The US Commodity Futures Trading Commission (CFTC) and the Securities and Exchange Commission (SEC) have issued joint rules and interpretations clarifying the scope of key definitions of certain derivatives products, as required under Title VII of the Dodd-Frank Act. These definitions are required to be finalised in order for full implementation of the Dodd-Frank regulatory regime relating to the over-the-counter (OTC) swaps markets to proceed.

The long-awaited rules and interpretations further define the terms ‘swap, ‘security-based swap’ and ‘security-based swap agreement’. The interpretations also cover the scope of ‘mixed swaps’ which are regulated by both agencies, which both the CFTC and SEC believe to be a narrow category, and records requirements for ‘security-based swap agreements’.

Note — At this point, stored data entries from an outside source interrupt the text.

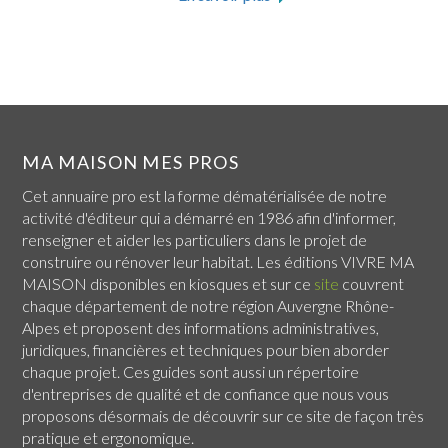
MA MAISON MES PROS
Cet annuaire pro est la forme dématérialisée de notre
activité d'éditeur qui a démarré en 1986 afin d'informer,
renseigner et aider les particuliers dans le projet de
construire ou rénover leur habitat. Les éditions VIVRE MA
MAISON disponibles en kiosques et sur ce
site
couvrent
chaque
département de notre région Auvergne Rhône-
Alpes
et proposent des informations administratives,
juridiques, financières et techniques pour bien aborder
chaque projet. Ces guides sont aussi un répertoire
d'entreprises de qualité et de confiance que nous vous
proposons désormais de découvrir sur ce site de façon très
pratique et ergonomique.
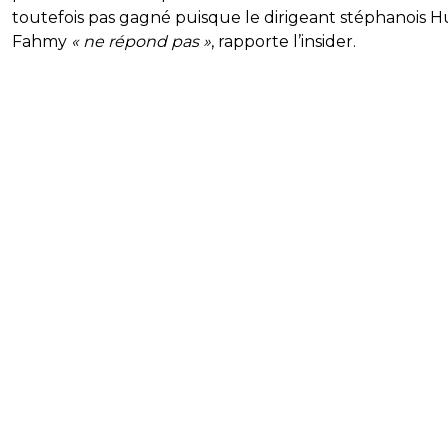
toutefois pas gagné puisque le dirigeant stéphanois H
Fahmy
« ne répond pas »
, rapporte l’insider.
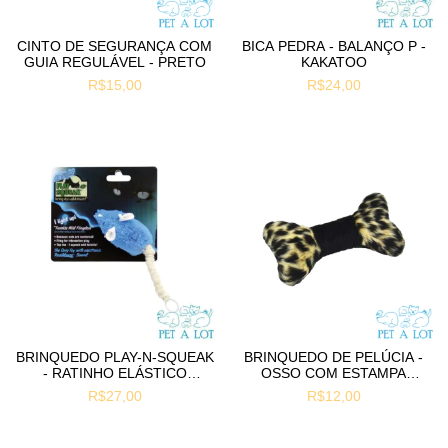
CINTO DE SEGURANÇA COM
BICA PEDRA - BALANÇO P -
GUIA REGULÁVEL - PRETO
KAKATOO
R$15,00
R$24,00
BRINQUEDO PLAY-N-SQUEAK
BRINQUEDO DE PELÚCIA -
- RATINHO ELÁSTICO
OSSO COM ESTAMPA
NOTURNO
ANIMAL - SEM APITO
R$27,00
R$12,00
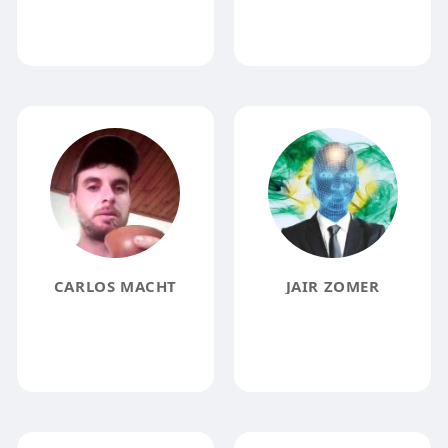
CARLOS MACHT
JAIR ZOMER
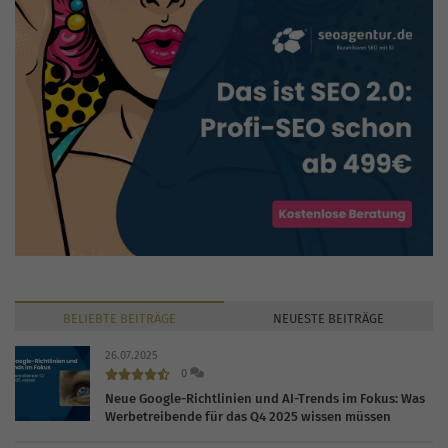
BELIEBTE
BEITRÄGE
NEUESTE
BEITRÄGE
26.07.2025
0
Neue Google-Richtlinien und AI-Trends im Fokus: Was
Werbetreibende für das Q4 2025 wissen müssen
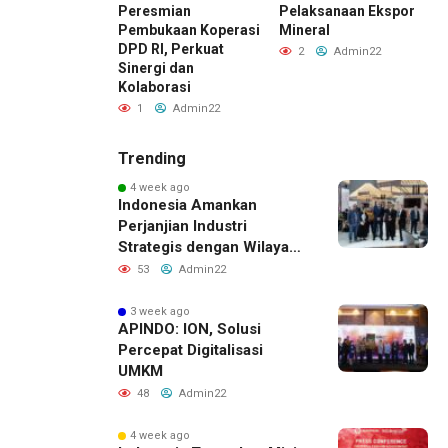
aan HUT ke-7
Peresmian
Pelaksanaan Ekspor
P
PD RI, Pererat
Pembukaan Koperasi
Mineral
D
rahmi dan
DPD RI, Perkuat
S
2
Admin22
i
Sinergi dan
S
Kolaborasi
Admin22
1
Admin22
Trending
4 week ago
Indonesia Amankan
Perjanjian Industri
Strategis dengan Wilayah
Sverdlovsk, Rusia untuk
53
Admin22
Pacu Investasi Manufaktur
3 week ago
APINDO: ION, Solusi
Percepat Digitalisasi
UMKM
48
Admin22
4 week ago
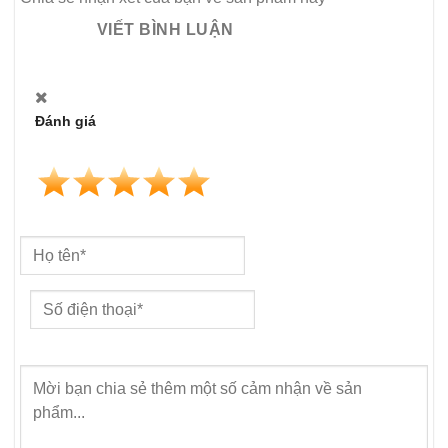
VIẾT BÌNH LUẬN
Đánh giá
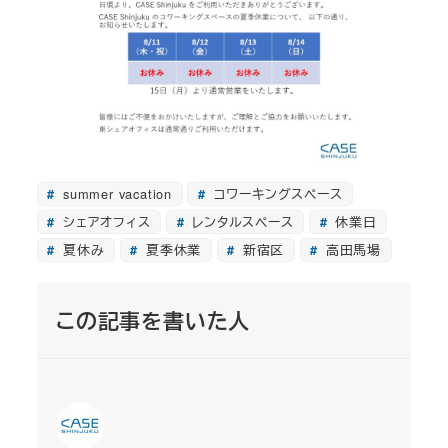
summer vacation
コワーキングスペース
シェアオフィス
レンタルスペース
休業日
夏休み
夏季休業
新宿区
高田馬場
この記事を書いた人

Additional rules will be adopted by the CFTC to address potential evasion of Title VII. In particular, rules will be adopted to ensure that transactions that are willfully structured to evade the provisions of Title VII governing the regulation of swaps will be caught by the regime.

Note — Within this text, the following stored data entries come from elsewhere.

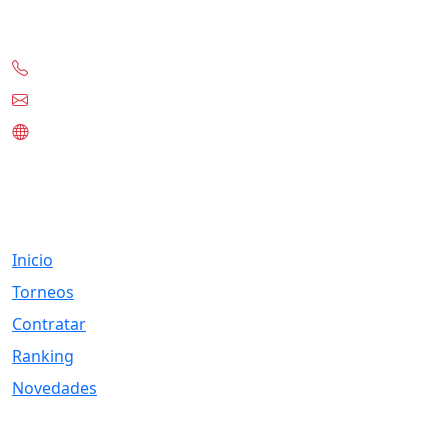
Contacto
+56-97332-0636
contacto@tknet.cl
www.tknet.cl
Links
Inicio
Torneos
Contratar
Ranking
Novedades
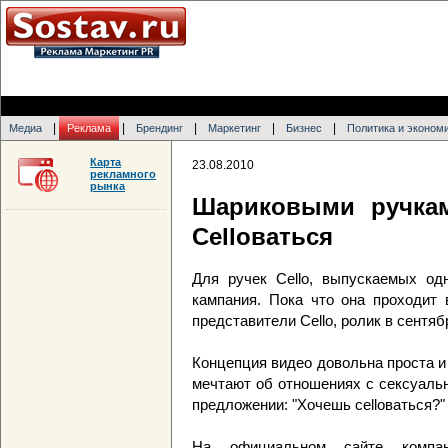
|
|
|
|
|
Медиа
Реклама
Брендинг
Маркетинг
Бизнес
Политика и эконом
Карта
23.08.2010
рекламного
рынка
Шариковыми ручка
Celloваться
Для ручек Cello, выпускаемых од
кампания. Пока что она проходит в
представители Cello, ролик в сентяб
Концепция видео довольна проста и
мечтают об отношениях с сексуаль
предложении: "Хочешь celloваться?"
На официальном сайте комп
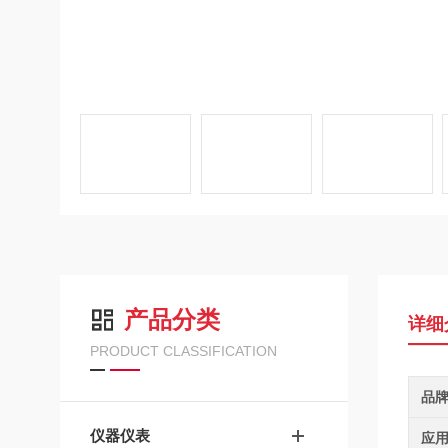
产品分类
详细
PRODUCT CLASSIFICATION
品
仪器仪表
应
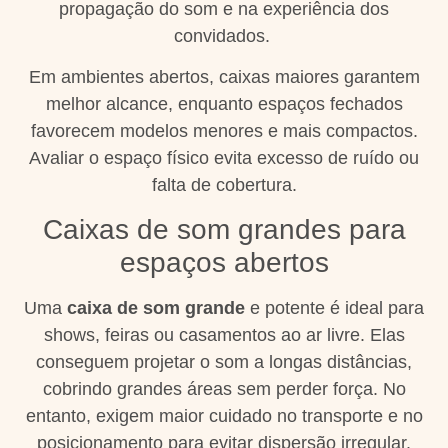
propagação do som e na experiência dos
convidados.
Em ambientes abertos, caixas maiores garantem
melhor alcance, enquanto espaços fechados
favorecem modelos menores e mais compactos.
Avaliar o espaço físico evita excesso de ruído ou
falta de cobertura.
Caixas de som grandes para
espaços abertos
Uma
caixa de som grande
e potente é ideal para
shows, feiras ou casamentos ao ar livre. Elas
conseguem projetar o som a longas distâncias,
cobrindo grandes áreas sem perder força. No
entanto, exigem maior cuidado no transporte e no
posicionamento para evitar dispersão irregular.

The issue of these definitional rules is a significant milestone in the establishment of the Dodd-Frank regulatory regime for derivatives, as the dates for compliance with many other rules under the Dodd-Frank regime are dependent on the date of adoption of these definitional rules.

The definitional rules become effective 60 days after their publication in the US Federal Register. The date of publication is not certain, but it is expected to occur shortly.

With a clearer picture on their market participant designation and the requirements placed on them as a result, firms must prepare now for the implementation of the provisions of Title VII of Dodd-Frank between now and April 2013.